What is responsive web design and why is it important?

Nov 18, 2020 | Website

If your website doesn’t work well on mobiles and tablets, you’re missing out…

If users are forced to ‘pinch and zoom’ to read your content and click your links and buttons, they’ll soon get fed up and go elsewhere. So how do you create a mobile-friendly website? To start consider how massive mobile searches/usage is, how positive user experiences impact sales, social media usage on mobile, and the benefits of one responsive website rather than a seperate mobile site.


What options are there for responsive web design?

There are basically two options: have a mobile template, or build your website using responsive design. In the simplest terms, a mobile template is designed as a completely separate entity to your desktop website. Responsive design on the other hand requires you to have just one website which is coded such that it adapts to the screen size it’s being viewed on.

For example, you might see two columns on your desktop screen with a navigation menu across the top. When you view the same page of a responsive site on your mobile, content might realign itself to a single column, buttons resize and the navigation menu might become a drop down list so everything is easier to see and use on the smaller screen.


Why is a responsive site so important?

1) Mobile usage is massive

Stating the obvious, I know. In 2020, mobile traffic is a significantly greater proportion of traffic over desktop, so ignore mobile users at your peril. The proportion of mobile searches is even higher for local search so if you’re trying to reach a local audience, this is even more significant.

2) Positive user experience has a direct impact on your sales

According to Google’s Think Insights, a user who has a positive mobile experience on your site is 67% more likely to buy a product or use a service. That’s pretty compelling.

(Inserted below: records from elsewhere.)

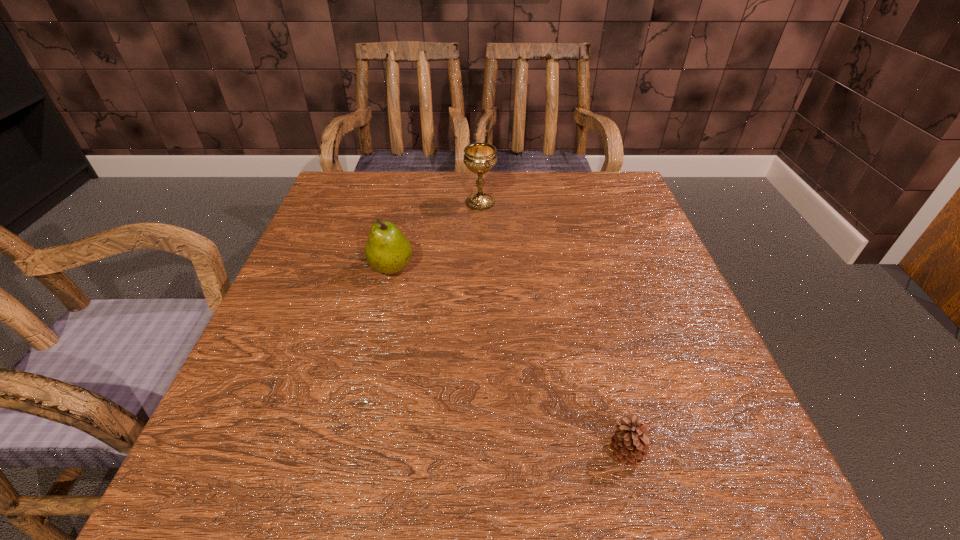 Find the location of `vacant space that is in between the pear and the farthest object`. vacant space that is in between the pear and the farthest object is located at coordinates (436, 235).

Identify which object is the second closest to the farthest object. Please provide its 2D coordinates. Your answer should be formatted as a tuple, i.e. [(x, y)], where the tuple contains the x and y coordinates of a point satisfying the conditions above.

[(630, 445)]

Locate an element on the screen. object that is the closest to the shortest object is located at coordinates (387, 250).

I want to click on vacant space that satisfies the following two spatial constraints: 1. on the back side of the leftmost object; 2. on the left side of the chalice, so click(x=406, y=203).

You are a GUI agent. You are given a task and a screenshot of the screen. Output one action in this format:
    pyautogui.click(x=<x>, y=<y>)
    Task: Click on the free spot that satisfies the following two spatial constraints: 1. on the back side of the leftmost object; 2. on the left side of the second object from right to left
    The height and width of the screenshot is (540, 960).
    Given the screenshot: What is the action you would take?
    pyautogui.click(x=406, y=203)

Locate an element on the screen. The height and width of the screenshot is (540, 960). vacant space that satisfies the following two spatial constraints: 1. on the back side of the leftmost object; 2. on the right side of the second object from right to left is located at coordinates (406, 203).

You are a GUI agent. You are given a task and a screenshot of the screen. Output one action in this format:
    pyautogui.click(x=<x>, y=<y>)
    Task: Click on the free space in the image that satisfies the following two spatial constraints: 1. on the front side of the rightmost object; 2. on the left side of the second nearest object
    
    Given the screenshot: What is the action you would take?
    pyautogui.click(x=349, y=453)

Find the location of `free point that satisfies the following two spatial constraints: 1. on the front side of the second nearest object; 2. on the right side of the pinecone`. free point that satisfies the following two spatial constraints: 1. on the front side of the second nearest object; 2. on the right side of the pinecone is located at coordinates (349, 453). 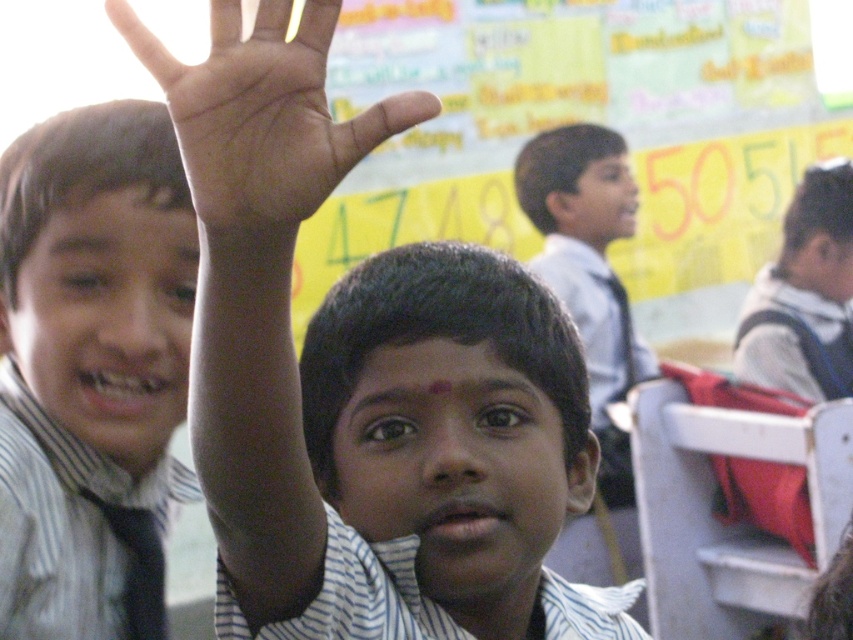 Looking at this image, in the classroom scene, where exactly is the striped shirt at left located?

The striped shirt at left is located at point 0.578 on the x axis and 0.108 on the y axis.

Looking at this image, you are a teacher in the classroom and want to hand out a small sticker to the student with the dark skin palm at upper center and a larger sticker to the student with the white fabric backpack at right. Which student should get the larger sticker based on the size of their hands?

The white fabric backpack at right should receive the larger sticker because the dark skin palm at upper center has a smaller size compared to the white fabric backpack at right.

You are a teacher observing the classroom scene. You notice the striped shirt at left and the dark skin palm at upper center. Which object is located more to the left side of the scene?

The striped shirt at left is positioned on the left side of dark skin palm at upper center, so the striped shirt at left is more to the left. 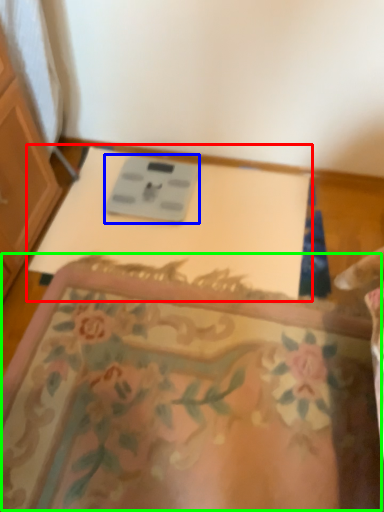 Question: Considering the real-world distances, which object is closest to changing table (highlighted by a red box)? scale (highlighted by a blue box) or mat (highlighted by a green box).

Choices:
 (A) scale
 (B) mat

Answer: (A) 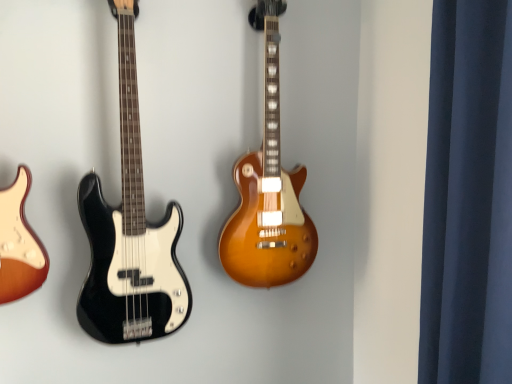 Question: Does dark blue fabric at right have a greater height compared to black glossy bass guitar at left, which is the 1th guitar from left to right?

Choices:
 (A) yes
 (B) no

Answer: (B)

Question: Is black glossy bass guitar at left, which is the 1th guitar from left to right, located within dark blue fabric at right?

Choices:
 (A) no
 (B) yes

Answer: (A)

Question: From the image's perspective, would you say dark blue fabric at right is positioned over black glossy bass guitar at left, which is the 2th guitar in right-to-left order?

Choices:
 (A) yes
 (B) no

Answer: (B)

Question: Does dark blue fabric at right appear on the left side of black glossy bass guitar at left, which is the 2th guitar in right-to-left order?

Choices:
 (A) yes
 (B) no

Answer: (B)

Question: Does dark blue fabric at right have a smaller size compared to black glossy bass guitar at left, which is the 1th guitar from left to right?

Choices:
 (A) yes
 (B) no

Answer: (B)

Question: Is black glossy bass guitar at left, which is the 2th guitar in right-to-left order, spatially inside satin sunburst guitar at center, which appears as the 2th guitar when viewed from the left, or outside of it?

Choices:
 (A) inside
 (B) outside

Answer: (B)

Question: Considering the positions of black glossy bass guitar at left, which is the 2th guitar in right-to-left order, and satin sunburst guitar at center, which is counted as the 1th guitar, starting from the right, in the image, is black glossy bass guitar at left, which is the 2th guitar in right-to-left order, wider or thinner than satin sunburst guitar at center, which is counted as the 1th guitar, starting from the right,?

Choices:
 (A) wide
 (B) thin

Answer: (A)

Question: Does point (76, 309) appear closer or farther from the camera than point (267, 59)?

Choices:
 (A) closer
 (B) farther

Answer: (B)

Question: In terms of height, does black glossy bass guitar at left, which is the 1th guitar from left to right, look taller or shorter compared to satin sunburst guitar at center, which is counted as the 1th guitar, starting from the right?

Choices:
 (A) tall
 (B) short

Answer: (A)

Question: Considering their positions, is dark blue fabric at right located in front of or behind black glossy bass guitar at left, which is the 1th guitar from left to right?

Choices:
 (A) behind
 (B) front

Answer: (B)

Question: From the image's perspective, is dark blue fabric at right positioned above or below black glossy bass guitar at left, which is the 2th guitar in right-to-left order?

Choices:
 (A) above
 (B) below

Answer: (B)

Question: Looking at their shapes, would you say dark blue fabric at right is wider or thinner than black glossy bass guitar at left, which is the 1th guitar from left to right?

Choices:
 (A) thin
 (B) wide

Answer: (B)

Question: From a real-world perspective, relative to black glossy bass guitar at left, which is the 1th guitar from left to right, is dark blue fabric at right vertically above or below?

Choices:
 (A) below
 (B) above

Answer: (A)

Question: Is satin sunburst guitar at center, which appears as the 2th guitar when viewed from the left, to the left or to the right of black glossy bass guitar at left, which is the 2th guitar in right-to-left order, in the image?

Choices:
 (A) right
 (B) left

Answer: (A)

Question: Is point (253, 165) closer or farther from the camera than point (91, 306)?

Choices:
 (A) closer
 (B) farther

Answer: (B)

3) 55% of social media consumption happens on mobiles*

Part of your digital marketing strategy might be to get people to interact with you via social media by Tweeting about your recent blog posts, for example, or getting visitors to share your content on Facebook. If mobile users follow your links from social media and end up on a website that’s not mobile friendly, chances are that they’ll bounce right back out again which is a waste of your efforts.

*source: study by ComScore

4) Responsive is usually a better bet than a separate mobile site

There’s been some debate in the web design industry over whether responsive or mobile is best. I sit on the side of responsive for a number of reasons. Because responsive design sites adapt to screen size, your site will still work well with brand new phones and tablets which may have different screen sizes, and even with other devices that haven’t been invented yet. That saves you the extra work a separate mobile site might require. A responsive site also has a single URL which makes it easier for search engine bots to crawl the site. This typically means a responsive site will perform better in search than a separate mobile site. You also only have one site to maintain which can save you time and money.


How do you get a responsively designed website?

As a small business, you might be wondering what you can do to your current website to make it responsive. It is possible to do a bit of a coding bodge to help improve your current site to make it more responsive. However, it’s likely to be a better idea to start again. There are likely to be other improvements you can make to the content of your site at the same time to improve it for the mobile audience.

If you’re starting from scratch, creating a responsive site is easier than you might think. WordPress, for example, has ready-to-use themes which are responsive and will take care of everything for you. Every site we build is responsive. Why not use this change as an opportunity to have a complete revamp? It’s likely to prove a very worthwhile investment.